(Saved entries)
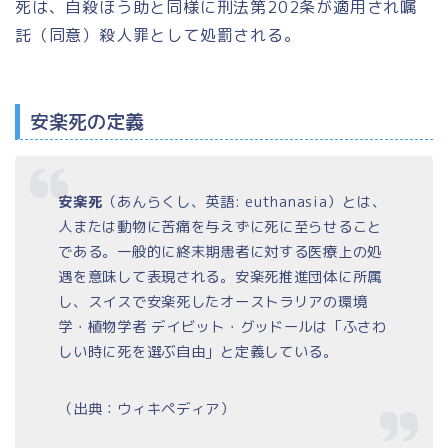
死は、自殺ほう助と同様に刑法第202条が適用され嘱
託（同意）殺人罪として処罰される。
安楽死の定義
安楽死
（あんらくし、英語: euthanasia）とは、
人または動物に苦痛を与えずに死に至らせること
である。一般的に終末期患者に対する医療上の処
遇を意味して表現される。安楽死推進団体に所属
し、スイスで安楽死したオーストラリアの環境
学・植物学者 デイビット・グッドールは「ふさわ
しい時に死を選ぶ自由」と定義している。
（出典：ウィキペディア）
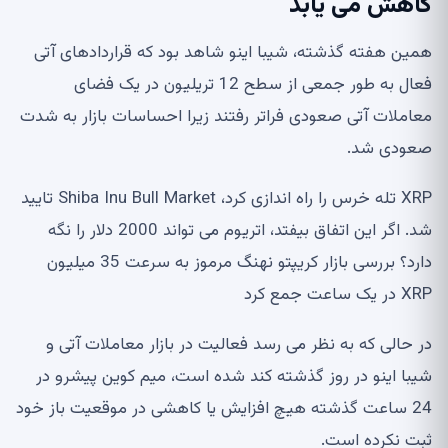
کاهش می یابد
همین هفته گذشته، شیبا اینو شاهد بود که قراردادهای آتی
فعال به طور جمعی از سطح 12 تریلیون در یک فضای
معاملات آتی صعودی فراتر رفتند زیرا احساسات بازار به شدت
صعودی شد.
XRP تله خرس را راه اندازی کرد، Shiba Inu Bull Market تایید
شد. اگر این اتفاق بیفتد، اتریوم می تواند 2000 دلار را نگه
دارد؟ بررسی بازار کریپتو نهنگ مرموز به سرعت 35 میلیون
XRP در یک ساعت جمع کرد
در حالی که به نظر می رسد فعالیت در بازار معاملات آتی و
شیبا اینو در روز گذشته کند شده است، میم کوین پیشرو در
24 ساعت گذشته هیچ افزایش یا کاهشی در موقعیت باز خود
ثبت نکرده است.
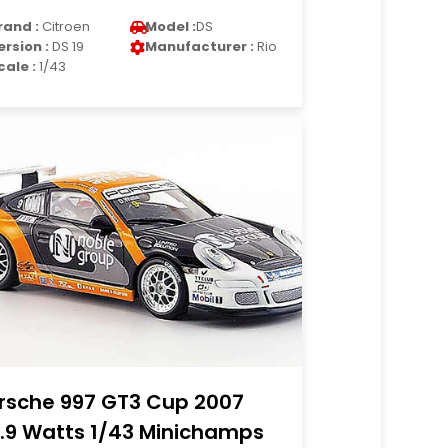
rand :
Citroen
Model :
DS
ersion :
DS 19
Manufacturer :
Rio
cale :
1/43
rsche 997 GT3 Cup 2007
.9 Watts 1/43 Minichamps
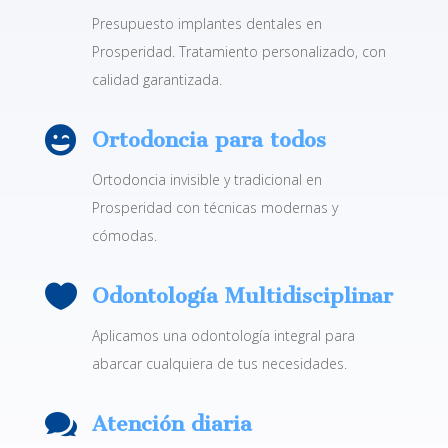
Presupuesto implantes dentales en
Prosperidad. Tratamiento personalizado, con
calidad garantizada.

Ortodoncia para todos
Ortodoncia invisible y tradicional en
Prosperidad con técnicas modernas y
cómodas.

Odontología Multidisciplinar
Aplicamos una odontología integral para
abarcar cualquiera de tus necesidades.

Atención diaria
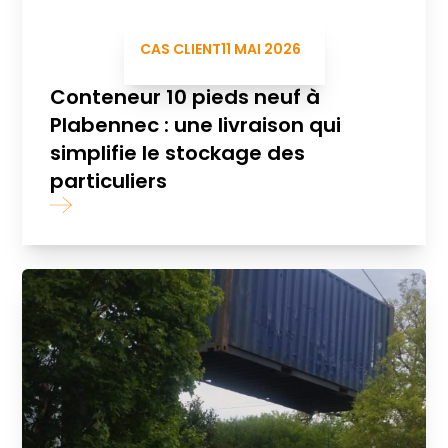
CAS CLIENT
11 MAI 2026
Conteneur 10 pieds neuf à
Plabennec : une livraison qui
simplifie le stockage des
particuliers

* **PROBLEM DESCRIPTION**:
Without including any pictures, reproduce the data exactly.

* **EXERCISE SOLUTION**:
死は、自殺ほう助と同様に刑法第202条が適用され嘱
託（同意）殺人罪として処罰される。
安楽死の定義
安楽死
（あんらくし、英語: euthanasia）とは、
人または動物に苦痛を与えずに死に至らせること
である。一般的に終末期患者に対する医療上の処
遇を意味して表現される。安楽死推進団体に所属
し、スイスで安楽死したオーストラリアの環境
学・植物学者 デイビット・グッドールは「ふさわ
しい時に死を選ぶ自由」と定義している。
（出典：ウィキペディア）
کاهش می یابد
همین هفته گذشته، شیبا اینو شاهد بود که قراردادهای آتی
فعال به طور جمعی از سطح 12 تریلیون در یک فضای
معاملات آتی صعودی فراتر رفتند زیرا احساسات بازار به شدت
صعودی شد.
XRP تله خرس را راه اندازی کرد، Shiba Inu Bull Market تایید
شد. اگر این اتفاق بیفتد، اتریوم می تواند 2000 دلار را نگه
دارد؟ بررسی بازار کریپتو نهنگ مرموز به سرعت 35 میلیون
XRP در یک ساعت جمع کرد
در حالی که به نظر می رسد فعالیت در بازار معاملات آتی و
شیبا اینو در روز گذشته کند شده است، میم کوین پیشرو در
24 ساعت گذشته هیچ افزایش یا کاهشی در موقعیت باز خود
ثبت نکرده است.
rand :
Citroen
Model :
DS
ersion :
DS 19
Manufacturer :
Rio
cale :
1/43
rsche 997 GT3 Cup 2007
.9 Watts 1/43 Minichamps
Presupuesto implantes dentales en
Prosperidad. Tratamiento personalizado, con
calidad garantizada.

Ortodoncia para todos
Ortodoncia invisible y tradicional en
Prosperidad con técnicas modernas y
cómodas.

Odontología Multidisciplinar
Aplicamos una odontología integral para
abarcar cualquiera de tus necesidades.

Atención diaria
CAS CLIENT
11 MAI 2026
Conteneur 10 pieds neuf à
Plabennec : une livraison qui
simplifie le stockage des
particuliers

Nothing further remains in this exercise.